--- THE PROBLEM ---
Exclude pictures and give again exactly the lines of the listing, beginning with its first line and ending with the one that contains "дыхательные пути холодного".

--- SOURCE DATA ---
*** Block opens ***

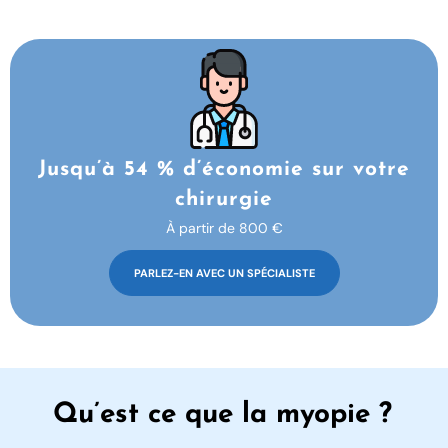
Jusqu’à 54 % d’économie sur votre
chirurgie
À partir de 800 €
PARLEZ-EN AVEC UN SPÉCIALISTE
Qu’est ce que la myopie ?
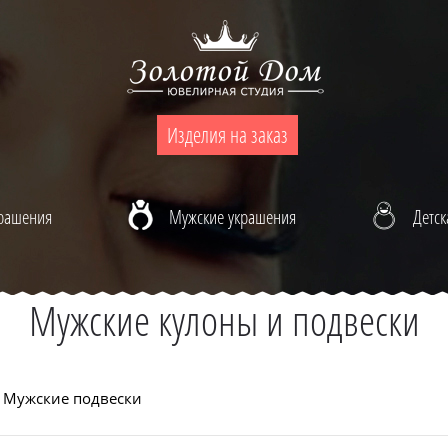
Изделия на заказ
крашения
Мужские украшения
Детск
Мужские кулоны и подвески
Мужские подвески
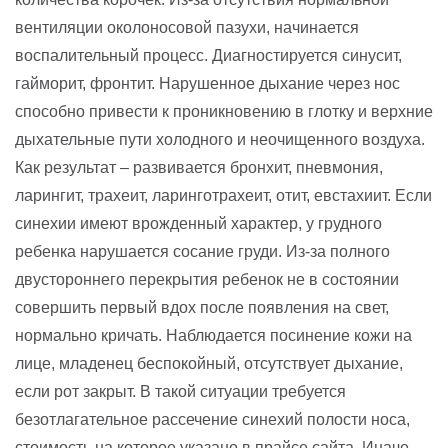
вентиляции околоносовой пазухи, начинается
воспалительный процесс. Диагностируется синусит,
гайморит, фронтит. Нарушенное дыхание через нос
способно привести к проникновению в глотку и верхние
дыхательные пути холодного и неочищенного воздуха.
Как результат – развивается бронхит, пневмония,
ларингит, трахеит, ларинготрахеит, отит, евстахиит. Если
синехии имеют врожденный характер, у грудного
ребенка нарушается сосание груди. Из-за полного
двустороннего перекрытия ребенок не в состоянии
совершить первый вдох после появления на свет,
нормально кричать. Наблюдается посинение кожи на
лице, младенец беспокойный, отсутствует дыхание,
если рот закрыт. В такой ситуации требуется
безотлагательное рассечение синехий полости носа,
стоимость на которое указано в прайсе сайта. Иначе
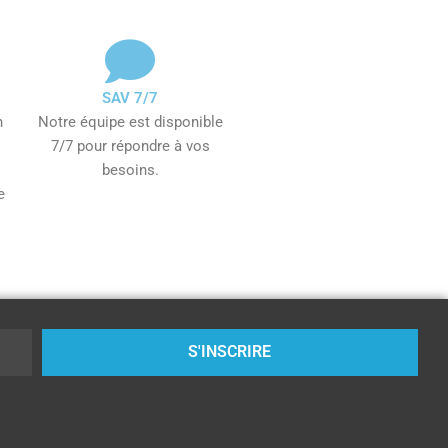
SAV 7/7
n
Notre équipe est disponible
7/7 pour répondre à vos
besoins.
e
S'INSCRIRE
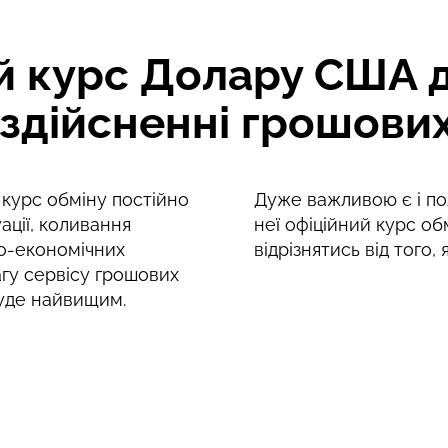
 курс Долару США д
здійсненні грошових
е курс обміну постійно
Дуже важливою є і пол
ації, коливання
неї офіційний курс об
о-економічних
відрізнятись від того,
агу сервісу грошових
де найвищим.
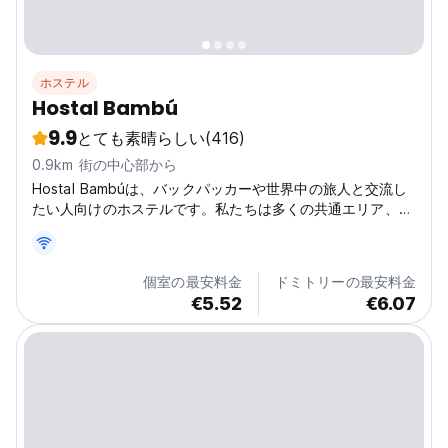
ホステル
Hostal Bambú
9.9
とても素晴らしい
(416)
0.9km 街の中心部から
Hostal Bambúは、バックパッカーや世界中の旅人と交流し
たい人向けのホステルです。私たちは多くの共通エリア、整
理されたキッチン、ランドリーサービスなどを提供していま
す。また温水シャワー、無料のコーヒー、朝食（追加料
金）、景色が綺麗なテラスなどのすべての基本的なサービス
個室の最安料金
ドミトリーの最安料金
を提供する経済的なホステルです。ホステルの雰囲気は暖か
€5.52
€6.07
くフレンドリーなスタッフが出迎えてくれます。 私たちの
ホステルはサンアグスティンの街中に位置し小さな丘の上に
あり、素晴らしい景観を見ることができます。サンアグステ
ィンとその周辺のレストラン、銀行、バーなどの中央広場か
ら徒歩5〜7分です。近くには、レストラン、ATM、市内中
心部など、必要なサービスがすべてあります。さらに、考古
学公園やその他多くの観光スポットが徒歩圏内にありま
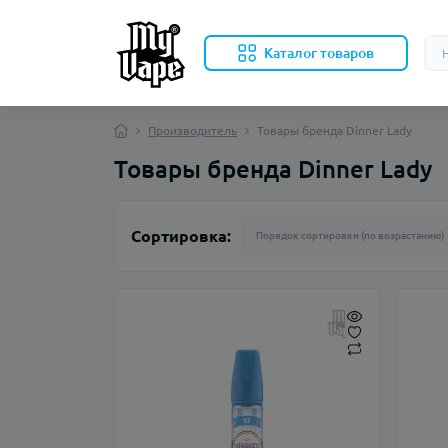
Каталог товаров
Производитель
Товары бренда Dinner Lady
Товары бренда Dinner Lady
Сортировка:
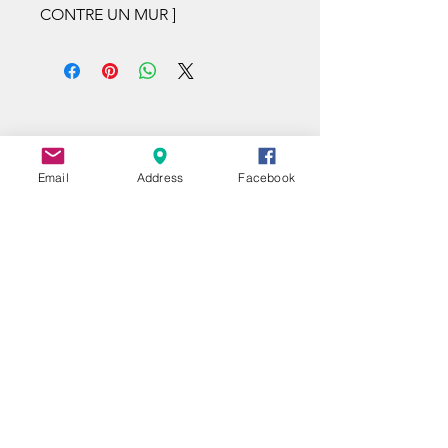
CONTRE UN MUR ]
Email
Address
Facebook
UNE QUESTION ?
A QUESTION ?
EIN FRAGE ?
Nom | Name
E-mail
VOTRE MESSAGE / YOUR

*** Block closes ***

--- WRITTEN REPLY ---
Jusqu’à 54 % d’économie sur votre
chirurgie
À partir de 800 €
PARLEZ-EN AVEC UN SPÉCIALISTE
Qu’est ce que la myopie ?
Изделия на заказ
крашения
Мужские украшения
Детск
Мужские кулоны и подвески
Мужские подвески
вентиляции околоносовой пазухи, начинается
воспалительный процесс. Диагностируется синусит,
гайморит, фронтит. Нарушенное дыхание через нос
способно привести к проникновению в глотку и верхние
дыхательные пути холодного и неочищенного воздуха.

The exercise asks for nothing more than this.